An important best practice is to always start fresh threads by asking the old thread to prepare a handoff.md file that I can give to the next one, so we don't have to always start over. It takes some getting used to because coding doesn't work that way. Everything about your app is in three classes, CSS, JavaScript and HTML. There's also package.json for server apps. And I always have a worknotes.md file for every project. And that's it, the runtime isn't like Claude or ChatGPT. You have to get practiced at starting fresh threads because there's only so much data the app can store for your project. Somehow having the handoff.md doc it effectively does garbage collection? And there are limits to what the "make me a handoff" can do for you, it does forget things between threads. I don't understand how people with large projects don't go completely crazy.

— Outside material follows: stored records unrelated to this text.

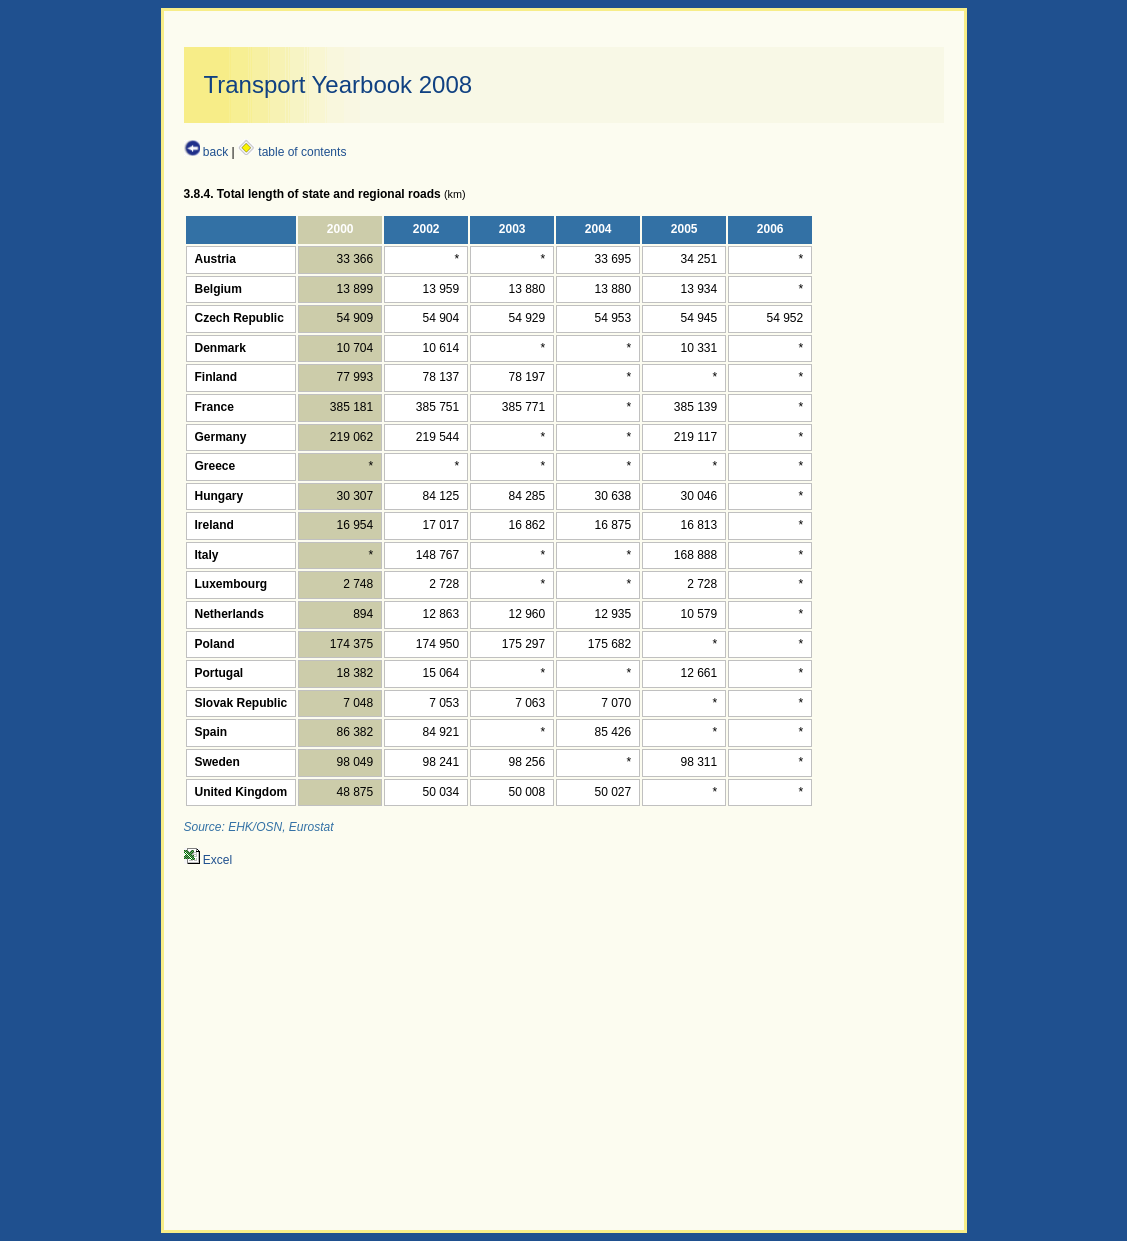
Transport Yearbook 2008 (338, 84)
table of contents (292, 152)
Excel (208, 860)
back (206, 152)
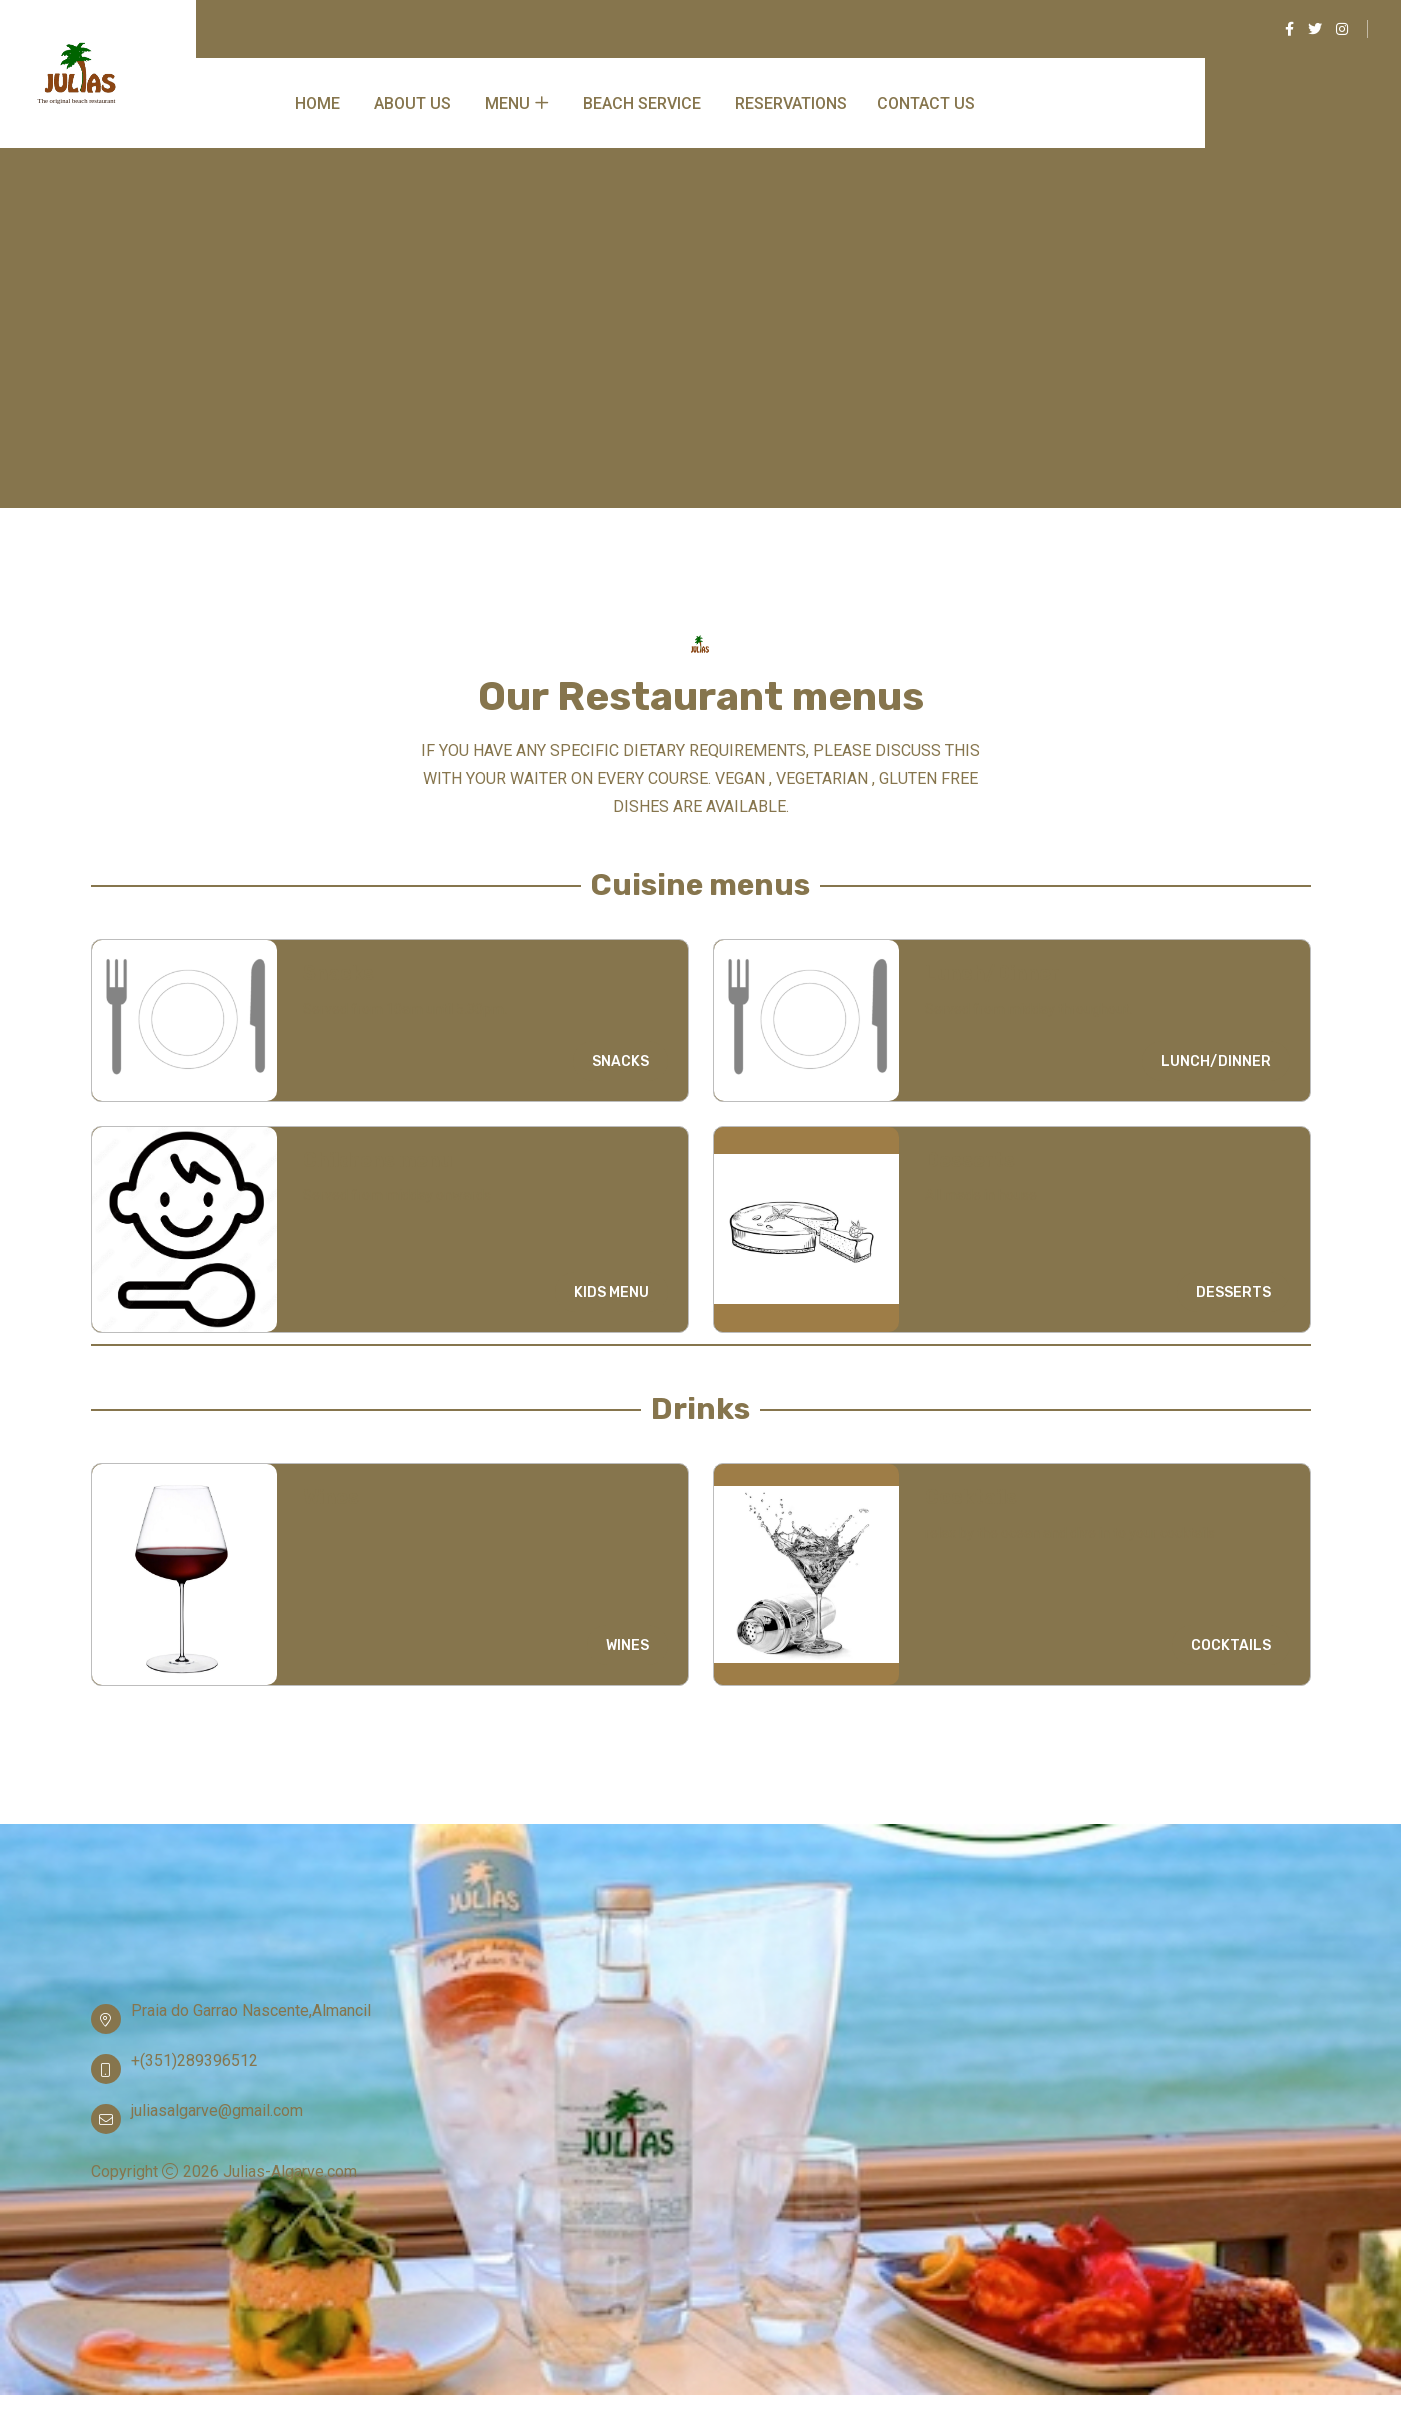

This is about something that’s already happening, that doesn’t show up in employment figures: the quiet destruction of the feedback loop that turns inexperienced people into competent ones. The process by which you get something wrong, feel it, understand why, and become slightly less wrong next time. It’s unglamorous and it’s slow and it’s the only way it’s ever worked.
AI short-circuits that learning completely. Not maliciously. Just structurally. When you can generate something that looks right without doing the thinking, you will (most people, most people being me, will, most of the time, under pressure, with a deadline) and the muscle that thinking would have built never develops.
Mutually assured Mechanical Turk.
This is genuinely much more interesting and wholesome than a chat interface powered by a large language model.
From reviews, sounds like the MacBook Neo is a great little laptop. It has been a while since I’ve thought an Apple product actually followed that “a thousand no’s for every yes” video from WWDC a decade ago… This laptop makes the right trade-offs.
I found out recently that my blog is in of the default startup set for NetNewsWire. What an honor to be included. Thanks Brent! ;-)
Thomas Ricouard is joining OpenAI. Thomas worked on the Medium iOS app, Ice Cubes for Mastodon (written in SwiftUI), and Codex Monitor. From a thread on Twitter / X:
I also can’t wait to bring my iOS and macOS expertise to help shape the Codex experience around those platforms.